** Action item **
Please restate word for word only the lines that start at the one containing "Greek translations of the Quran" and continue to the final line of the material.

BEGIN

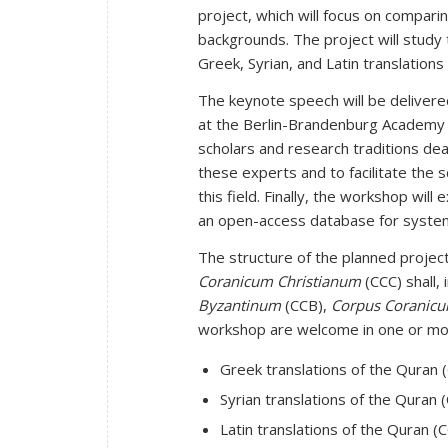
project, which will focus on comparin
backgrounds. The project will study 
Greek, Syrian, and Latin translation
The keynote speech will be delivere
at the Berlin-Brandenburg Academy 
scholars and research traditions deal
these experts and to facilitate the 
this field. Finally, the workshop will
an open-access database for systemat
The structure of the planned project
Coranicum Christianum
(CCC) shall,
Byzantinum
(CCB),
Corpus Coranic
workshop are welcome in one or more
Greek translations of the Quran 
Syrian translations of the Quran 
Latin translations of the Quran (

END

** Answer area **
Greek translations of the Quran 
Syrian translations of the Quran 
Latin translations of the Quran (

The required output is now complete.